Even the use of “booter services and stressers” violates these acts.”

Based on the above, stressors are not allowed to help businesses find vulnerabilities in their security systems. So do companies that provide that service and projects that offer it violate the laws?

“Last month, cyber security researchers at Avast Threat Labs warned against joining DDoS attacks against Russia as compelling as the cause may seem, and specifically looked at disBalancer’s app. A worst-case scenario surmised by Avast Threat Labs is, should the C&C server be compromised, everyone taking part in the DDoS attack could be identified by their username and location.”

Frankly, it was much earlier. The information in the article is outdated. We answered Avast which had been delivering its services to the aggressor as we do now but let us do it again. 

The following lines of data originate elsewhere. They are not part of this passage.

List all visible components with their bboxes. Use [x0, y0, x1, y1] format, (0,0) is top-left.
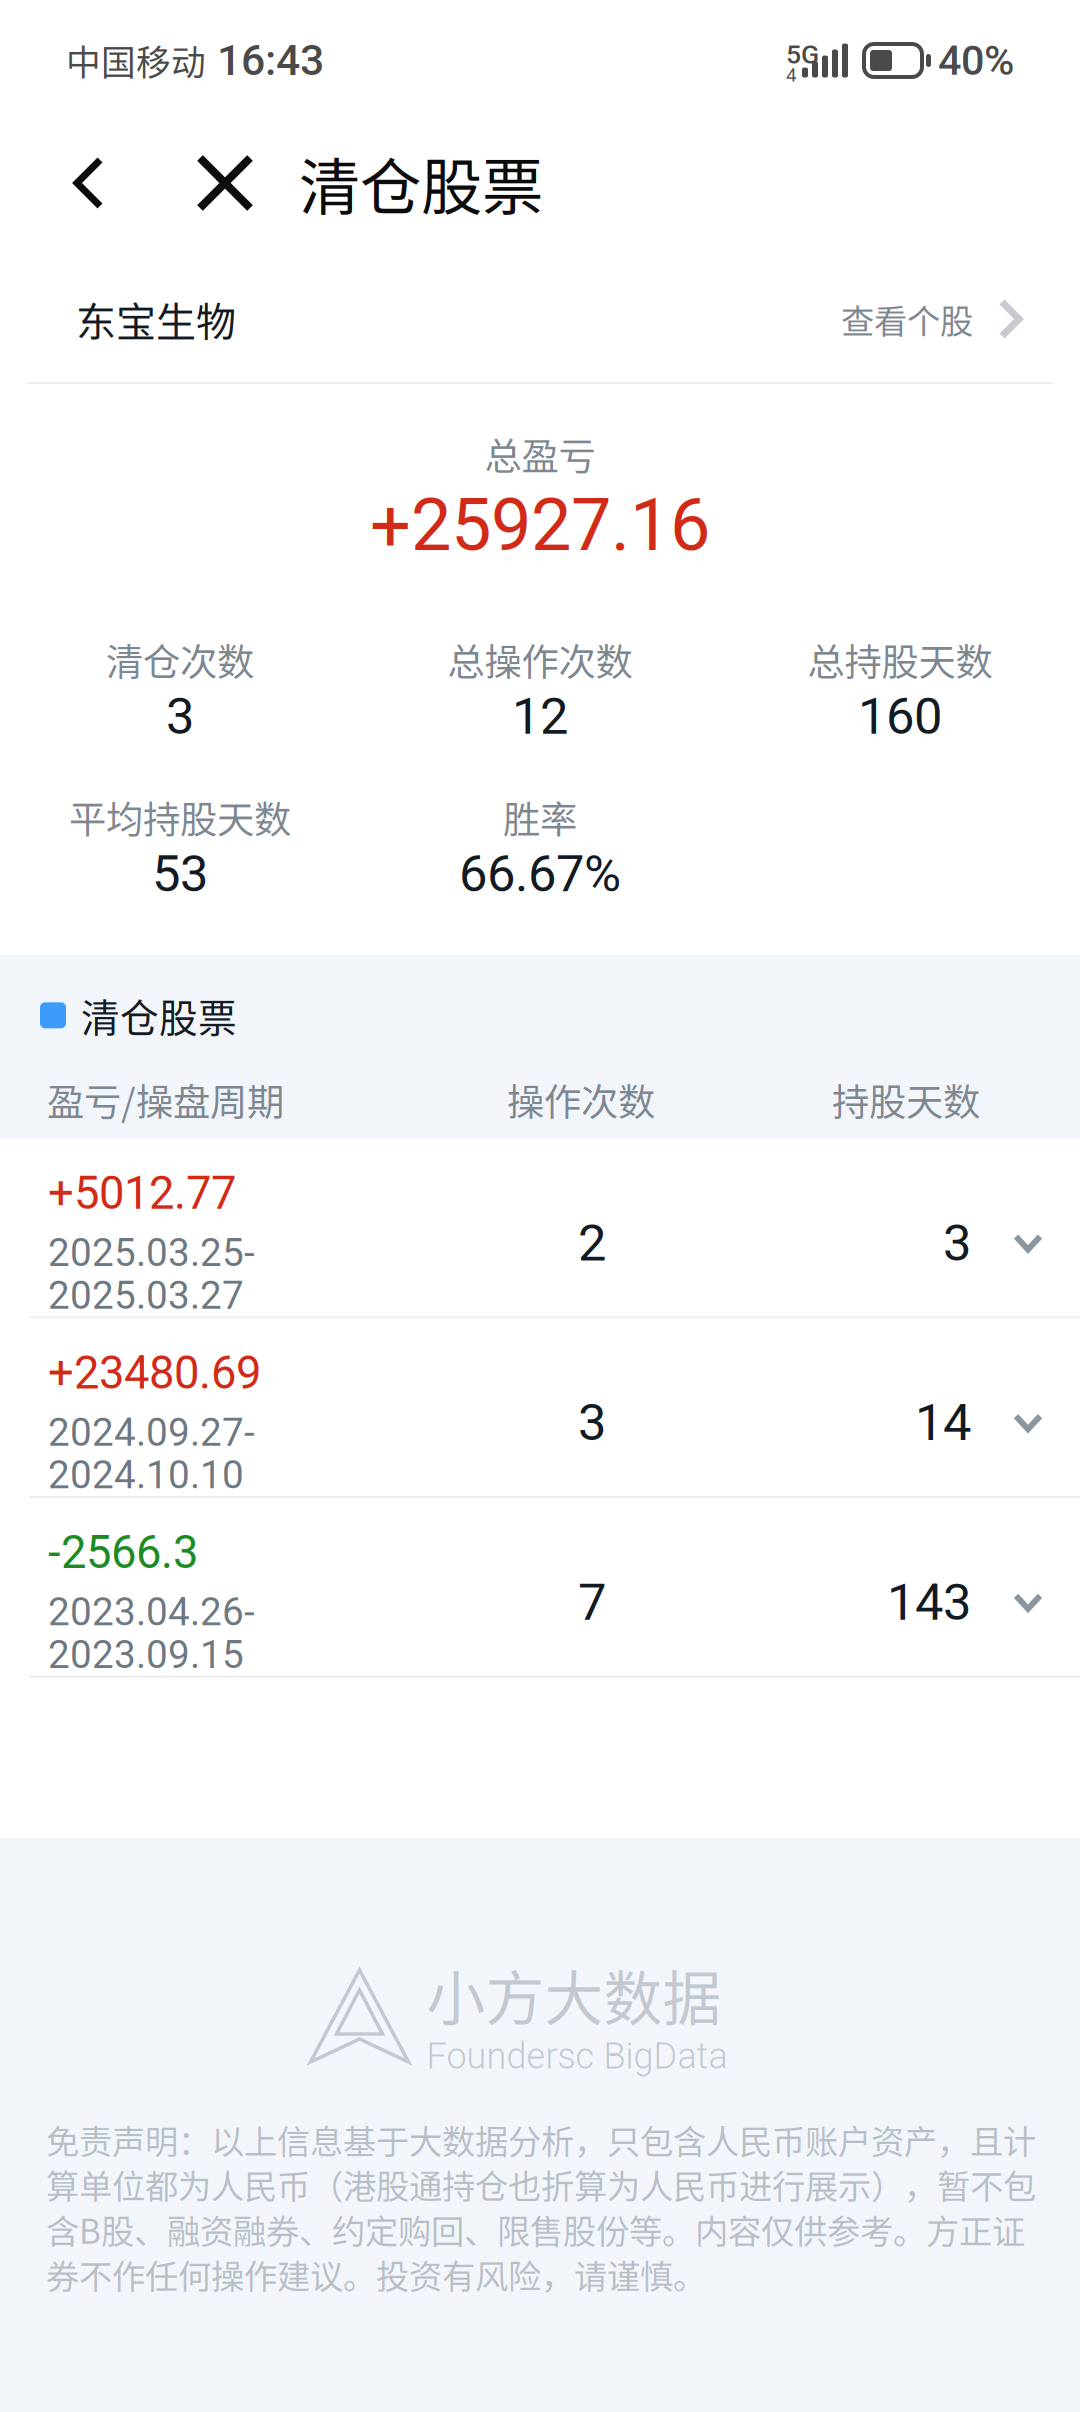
staticText: 7 [578, 1582, 606, 1623]
staticText: +23480.69 [48, 1354, 261, 1392]
staticText: 12 [512, 696, 568, 737]
button[interactable]: +5012.77 [0, 1139, 1080, 1316]
staticText: 40% [938, 44, 1014, 77]
staticText: 5G [786, 44, 819, 65]
staticText: 160 [858, 696, 942, 737]
staticText: 总持股天数 [808, 641, 992, 679]
staticText: 免责声明：以上信息基于大数据分析，只包含人民币账户资产，且计算单位都为人民币（港… [46, 2117, 1036, 2297]
staticText: 操作次数 [507, 1081, 655, 1119]
staticText: Foundersc BigData [426, 2042, 728, 2071]
staticText: 总盈亏 [484, 435, 596, 473]
staticText: 总操作次数 [448, 641, 632, 679]
button[interactable]: -2566.3 [0, 1498, 1080, 1676]
staticText: 查看个股 [841, 302, 973, 336]
staticText: 平均持股天数 [69, 798, 291, 836]
staticText: 3 [943, 1222, 971, 1264]
staticText: 清仓股票 [299, 152, 543, 214]
button[interactable]: Back [73, 127, 168, 239]
staticText: 14 [915, 1402, 971, 1444]
staticText: 66.67% [459, 853, 621, 895]
staticText: 2024.09.27- [48, 1417, 255, 1448]
staticText: 16:43 [206, 43, 324, 78]
staticText: +5012.77 [48, 1175, 236, 1212]
staticText: -2566.3 [48, 1534, 198, 1571]
staticText: 4 [786, 67, 796, 83]
staticText: 2023.09.15 [48, 1639, 244, 1671]
staticText: 胜率 [503, 798, 577, 836]
button[interactable]: 东宝生物 [0, 256, 1080, 382]
staticText: 2 [578, 1222, 606, 1264]
staticText: 小方大数据 [426, 1965, 722, 2024]
staticText: 3 [578, 1402, 606, 1444]
button[interactable]: Close [168, 127, 282, 239]
button[interactable]: +23480.69 [0, 1318, 1080, 1496]
staticText: 东宝生物 [76, 299, 236, 339]
staticText: 53 [152, 853, 208, 895]
staticText: 清仓次数 [106, 641, 254, 679]
staticText: +25927.16 [370, 496, 710, 555]
staticText: 盈亏/操盘周期 [47, 1081, 284, 1119]
staticText: 2024.10.10 [48, 1459, 244, 1491]
staticText: 持股天数 [832, 1081, 980, 1119]
staticText: 清仓股票 [81, 996, 237, 1035]
staticText: 2023.04.26- [48, 1596, 255, 1628]
staticText: 中国移动 [66, 43, 206, 78]
staticText: 3 [166, 696, 194, 737]
staticText: 2025.03.25- [48, 1237, 255, 1269]
staticText: 143 [887, 1582, 971, 1623]
staticText: 2025.03.27 [48, 1280, 244, 1311]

Disbalancer was started literally as a B2B product for stressing and load-testing startups, companies, startups, etc., and fighting with scammers of newborn crypto-related projects. It has non-public (read as commercial) attack methods which we developed for not a one day, so you can’t find them on GitHub or whenever. When releasing their article, Avast researched the old (the first one and DEBUG) version that we had created for a group of 30 beta testers who agreed with the terms of data sharing them for debug purposes, as that client was written only for Windows and developed on C#. If you have an advanced level of computer security – you could quickly check what is transferred via “a non encrypted connection” — it is literally nothing. We got only your (maybe not your if you are behind VPN, proxy) IP for targeting coordination. We don’t store IPs or hardware snapshots to identify our users. ISP wouldn’t cut you off in any case cause we don’t use stupid flooding techniques such as KillNet (a script kiddie russian group) or other skids. Machines and servers, which have been idle, are now running Liberator 24/7, and no one of 5 ISP’s even noticed anything about “illegal activity” or something like that. 

As an advanced user, you may try to launch any app in the Virtual Machine (VirtualBox, VMWare) and check what data is transferred ‘outside’ and how the process does nothing with your data or identity particles on the PC, such as GUID, HWID, etc. 

Besides, one of the main rules of running Liberator is to use VPN.